Ce qu'il faut retenir

  • La reprise partielle de Vencorex par le concurrent chinois Wanhua a été validée en avril 2025.
  • Le projet de société coopérative d'intérêt collectif a été rejeté par le tribunal des affaires économiques de Lyon.
  • Une nouvelle offre portée par Exalia a également été rejetée, conduisant à la cession à un ferrailleur.
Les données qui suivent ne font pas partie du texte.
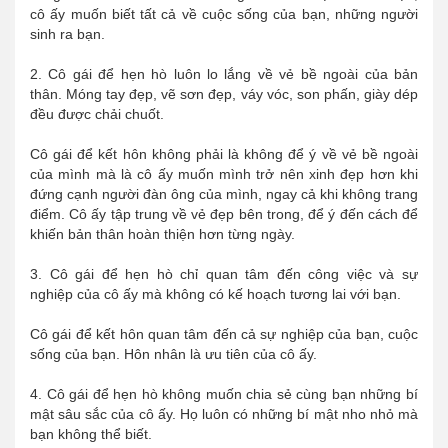
cô ấy muốn biết tất cả về cuộc sống của bạn, những người
sinh ra bạn.
2. Cô gái để hẹn hò luôn lo lắng về vẻ bề ngoài của bản
thân. Móng tay đẹp, vẽ sơn đẹp, váy vóc, son phấn, giày dép
đều được chải chuốt.
Cô gái để kết hôn không phải là không để ý về vẻ bề ngoài
của mình mà là cô ấy muốn mình trở nên xinh đẹp hơn khi
đứng cạnh người đàn ông của mình, ngay cả khi không trang
điểm. Cô ấy tập trung về vẻ đẹp bên trong, để ý đến cách để
khiến bản thân hoàn thiện hơn từng ngày.
3. Cô gái để hẹn hò chỉ quan tâm đến công việc và sự
nghiệp của cô ấy mà không có kế hoạch tương lai với bạn.
Cô gái để kết hôn quan tâm đến cả sự nghiệp của bạn, cuộc
sống của bạn. Hôn nhân là ưu tiên của cô ấy.
4. Cô gái để hẹn hò không muốn chia sẻ cùng bạn những bí
mật sâu sắc của cô ấy. Họ luôn có những bí mật nho nhỏ mà
bạn không thể biết.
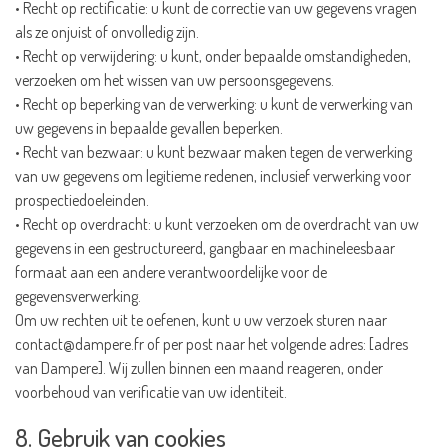
• Recht op rectificatie: u kunt de correctie van uw gegevens vragen
als ze onjuist of onvolledig zijn.
• Recht op verwijdering: u kunt, onder bepaalde omstandigheden,
verzoeken om het wissen van uw persoonsgegevens.
• Recht op beperking van de verwerking: u kunt de verwerking van
uw gegevens in bepaalde gevallen beperken.
• Recht van bezwaar: u kunt bezwaar maken tegen de verwerking
van uw gegevens om legitieme redenen, inclusief verwerking voor
prospectiedoeleinden.
• Recht op overdracht: u kunt verzoeken om de overdracht van uw
gegevens in een gestructureerd, gangbaar en machineleesbaar
formaat aan een andere verantwoordelijke voor de
gegevensverwerking.
Om uw rechten uit te oefenen, kunt u uw verzoek sturen naar
contact@dampere.fr
of per post naar het volgende adres: [adres
van Dampere]. Wij zullen binnen een maand reageren, onder
voorbehoud van verificatie van uw identiteit.
8. Gebruik van cookies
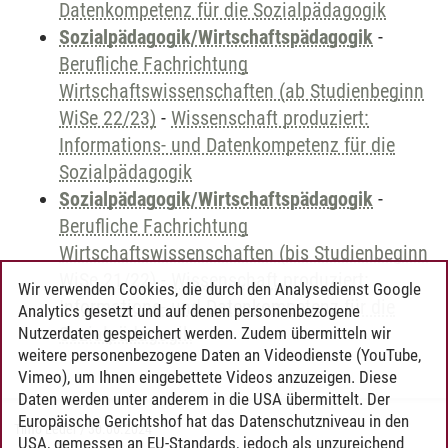
Datenkompetenz für die Sozialpädagogik
Sozialpädagogik/Wirtschaftspädagogik
-
Berufliche Fachrichtung
Wirtschaftswissenschaften (ab Studienbeginn
WiSe 22/23)
-
Wissenschaft produziert:
Informations- und Datenkompetenz für die
Sozialpädagogik
Sozialpädagogik/Wirtschaftspädagogik
-
Berufliche Fachrichtung
Wirtschaftswissenschaften (bis Studienbeginn
WiSe 21/22)
-
Wissenschaft produziert:
Wir verwenden Cookies, die durch den Analysedienst Google
Informations- und Datenkompetenz für die
Analytics gesetzt und auf denen personenbezogene
Sozialpädagogik
Nutzerdaten gespeichert werden. Zudem übermitteln wir
weitere personenbezogene Daten an Videodienste (YouTube,
Vimeo), um Ihnen eingebettete Videos anzuzeigen. Diese
Daten werden unter anderem in die USA übermittelt. Der
Europäische Gerichtshof hat das Datenschutzniveau in den
Timo Leder
/
30.06.2024
USA, gemessen an EU-Standards, jedoch als unzureichend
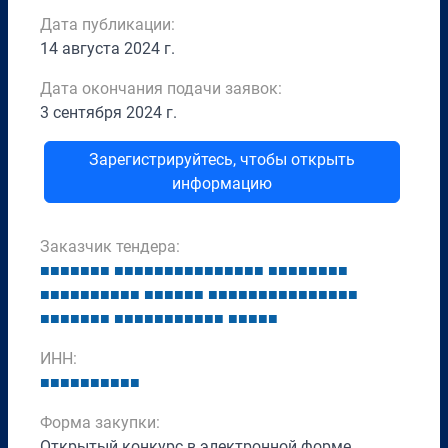
Дата публикации:
14 августа 2024 г.
Дата окончания подачи заявок:
3 сентября 2024 г.
Зарегистрируйтесь, чтобы открыть
информацию
Заказчик тендера:
■
■
■
■
■
■
■
■
■
■
■
■
■
■
■
■
■
■
■
■
■
■
■
■
■
■
■
■
■
■
■
■
■
■
■
■
■
■
■
■
■
■
■
■
■
■
■
■
■
■
■
■
■
■
■
■
■
■
■
■
■
■
■
■
■
■
■
■
■
■
■
■
■
■
■
■
■
■
■
■
■
■
■
■
ИНН:
■
■
■
■
■
■
■
■
■
■
Форма закупки:
Открытый конкурс в электронной форме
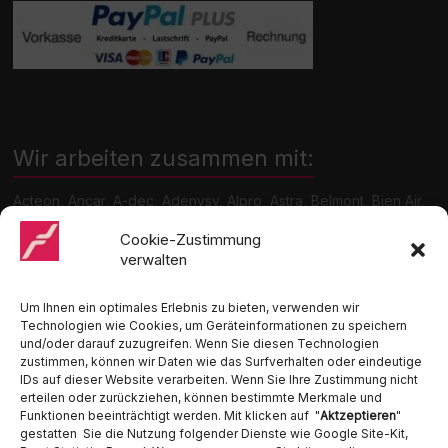
Wir arbeiten zusammen mit:
Acteon, Ancar, A-dec, Adenysy, Alpro, Astra, Belmont, Bien Air,
Cattani, Chirana, DCI, Dürr, ETI, Euronda, Faro, Gcomm, KaVo,
Medentex, Melag, Midmark, Metasys, MK-Dent, NSK, Ophardt
Cookie-Zustimmung
Hygiene, Ritter, Satelec, Scican, TKD, Velopex, u.v.m
verwalten
Nutzen Sie für Anfragen unser Kontaktformular.
Um Ihnen ein optimales Erlebnis zu bieten, verwenden wir
Technologien wie Cookies, um Geräteinformationen zu speichern
und/oder darauf zuzugreifen. Wenn Sie diesen Technologien
zustimmen, können wir Daten wie das Surfverhalten oder eindeutige
IDs auf dieser Website verarbeiten. Wenn Sie Ihre Zustimmung nicht
erteilen oder zurückziehen, können bestimmte Merkmale und
Funktionen beeinträchtigt werden. Mit klicken auf "
Aktzeptieren
"
Ambident GmbH
gestatten Sie die Nutzung folgender Dienste wie Google Site-Kit,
Contexte historique et enjeux

La reprise de Vencorex, située à Pont-de-Claix, a suscité des tensions depuis plusieurs mois. En avril 2025, le tribunal des affaires économiques de Lyon a validé la reprise partielle de l'usine par Wanhua, laissant 54 salariés sur 450. Cependant, le projet de coopérative d'intérêt collectif des salariés a été rejeté, créant un climat de méfiance et d'incertitude parmi les travailleurs.

Réactions et perspectives

Face à ces rebondissements, Sophie Binet de la CGT a dénoncé le rejet des offres successives et a demandé la mise en place d'une commission d'enquête pour faire la lumière sur cette affaire. De son côté, le ministre de l'industrie espère toujours trouver une solution viable pour l'avenir de Vencorex et de ses employés.

Et maintenant ?

Il est crucial de suivre l'évolution de la situation autour de Vencorex et de voir si une issue positive pourra être trouvée pour assurer la pérennité de l'usine et le maintien des emplois.